Teatro Magro – Senza niente 3
Al Teatro Studio Uno di Roma sono andati in scena il terzo e il quarto capitolo della tetralogia “Senza niente” di Teatro Magro. Il terzo, “L’amministratore”, è il monologo interpretato da Andrea Caprini.
“L’opera nasce per arricchire gli altri, non per generare capitale”, afferma sconsolato l’amministratore in camicia e cravatta, protagonista del terzo capitolo della tetralogia Senza niente. Un teatro “magro” proprio come il nome della compagnia che lo propone e che, senza artifizi scenici, mette in scena la crisi della cultura e di chi fa parte del meraviglioso mondo dell’arte.

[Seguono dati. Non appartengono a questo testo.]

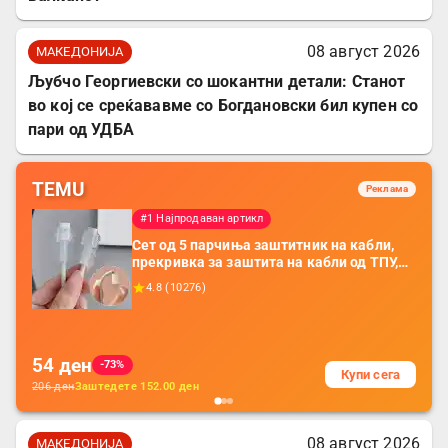
08 август 2026
МАКЕДОНИЈА
Љубчо Георгиевски со шокантни детали: Станот
во кој се среќававме со Богдановски бил купен со
пари од УДБА
TEMU
Реклама
#1 Најпродаван артикл
Сет од 5 парчиња заштитник на кабли,
прекривка за заштита на кабли од ТПУ,
додатоци за заштита на кабли, без
4.8
(
10276
)
батерија, за мобилни телефони, комплет
за заштита на податочни линии
54
ден
-73%
Купи сега
206
ден
Заштедете
152.00
ден
08 август 2026
МАКЕДОНИЈА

Il palco che ospita il monologo di Andrea Caprini è vuoto. È solo con i suoi conti, con le sue turbe, con le sue ansie e lotta tra termini bancari e finanziari, improvvisandosi un karateka. Una scelta appropriata, quella di renderlo l’unico oggetto e soggetto sulla scena, proprio per arrivare ad esprimere quello sconforto che può coinvolgere chi si trova a dover fare letteralmente i conti con qualcosa che non dovrebbe essere “economizzato”, ma che la condizione attuale obbliga a rendere un bene come gli altri. L’arte è economia e l’artista è parte del pacchetto che è venduto a un pubblico avvezzo allo show.
Ecco, allora, che dietro alla macchietta dell’amministratore, che Caprini incarna con estrema aderenza a quello che potrebbe essere lo stereotipo di una figura del genere, emerge l’attore che arranca, che conosce le difficoltà del suo mestiere, che subisce le difficoltà dell’economia senza trarne i vantaggi e che vede la sua passione ridursi a un nome su pile di fogli da firmare.
Eppure, per sopravvivere in quella che oggi chiamiamo “impresa culturale”, è necessario parlare di economia, di pagamenti, di stipendi, di spese. È essenziale tentare di risparmiare per guadagnare, per non far morire l’arte che ha bisogno di custodi, di qualcuno che continui a crederci, che prosegua nel proteggerla.
Perché l’arte è indifesa, è una creatura che va preservata e aiutata, affinché possa crescere e continuare a produrre opere indelebili come in quel passato in cui l’arte era per l’arte e non per l’economia.